(Records contained in a dataset)

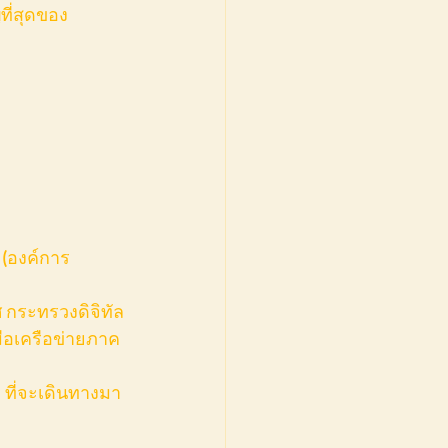
ที่สุดของ
 (องค์การ
 กระทรวงดิจิทัล
ือเครือข่ายภาค
ที่จะเดินทางมา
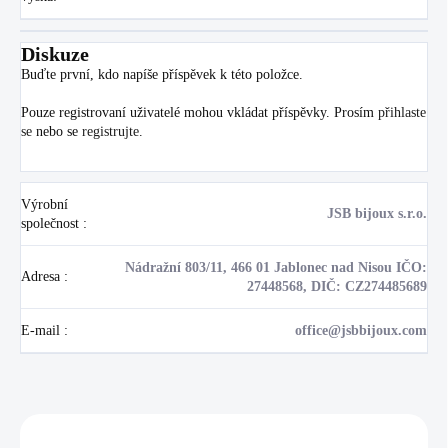
Diskuze
Buďte první, kdo napíše příspěvek k této položce.
Pouze registrovaní uživatelé mohou vkládat příspěvky. Prosím
přihlaste
se
nebo se
registrujte
.
Výrobní
JSB bijoux s.r.o.
společnost
:
Nádražní 803/11, 466 01 Jablonec nad Nisou IČO:
Adresa
:
27448568, DIČ: CZ274485689
E-mail
:
office@jsbbijoux.com
Zákazníci také nakoupili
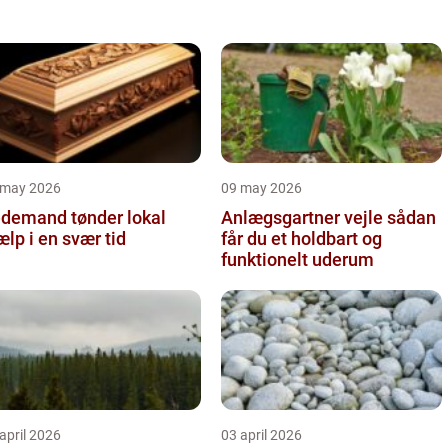
 may 2026
09 may 2026
demand tønder lokal
Anlægsgartner vejle sådan
ælp i en svær tid
får du et holdbart og
funktionelt uderum
april 2026
03 april 2026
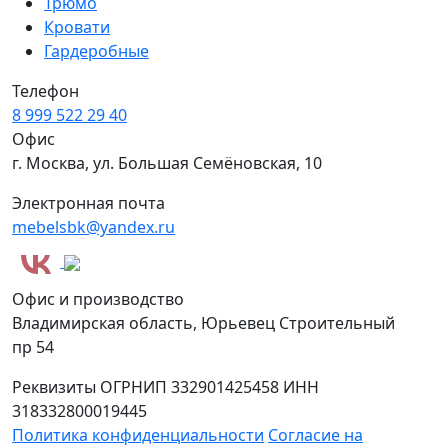
Трюмо
Кровати
Гардеробные
Телефон
8 999 522 29 40
Офис
г. Москва, ул. Большая Семёновская, 10
Электронная почта
mebelsbk@yandex.ru
Офис и производство
Владимирская область, Юрьевец Строительный
пр 54
Реквизиты
ОГРНИП 332901425458
ИНН
318332800019445
Политика конфиденциальности
Согласие на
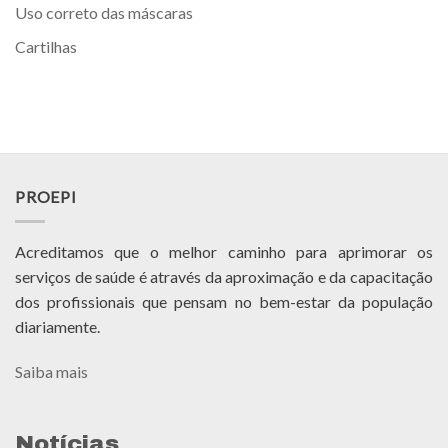
Uso correto das máscaras
Cartilhas
PROEPI
Acreditamos que o melhor caminho para aprimorar os
serviços de saúde é através da aproximação e da capacitação
dos profissionais que pensam no bem-estar da população
diariamente.
Saiba mais
Notícias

BRIEF » Return every entry above word for word, leaving pictures out.

TASK SOLUTION »
ที่สุดของ
 (องค์การ
 กระทรวงดิจิทัล
ือเครือข่ายภาค
ที่จะเดินทางมา
Diskuze
Buďte první, kdo napíše příspěvek k této položce.
Pouze registrovaní uživatelé mohou vkládat příspěvky. Prosím
přihlaste
se
nebo se
registrujte
.
Výrobní
JSB bijoux s.r.o.
společnost
:
Nádražní 803/11, 466 01 Jablonec nad Nisou IČO:
Adresa
:
27448568, DIČ: CZ274485689
E-mail
:
office@jsbbijoux.com
Zákazníci také nakoupili
 may 2026
09 may 2026
demand tønder lokal
Anlægsgartner vejle sådan
ælp i en svær tid
får du et holdbart og
funktionelt uderum
april 2026
03 april 2026
Трюмо
Кровати
Гардеробные
Телефон
8 999 522 29 40
Офис
г. Москва, ул. Большая Семёновская, 10
Электронная почта
mebelsbk@yandex.ru
Офис и производство
Владимирская область, Юрьевец Строительный
пр 54
Реквизиты
ОГРНИП 332901425458
ИНН
318332800019445
Политика конфиденциальности
Согласие на
Uso correto das máscaras
Cartilhas
PROEPI
Acreditamos que o melhor caminho para aprimorar os
serviços de saúde é através da aproximação e da capacitação
dos profissionais que pensam no bem-estar da população
diariamente.
Saiba mais
Notícias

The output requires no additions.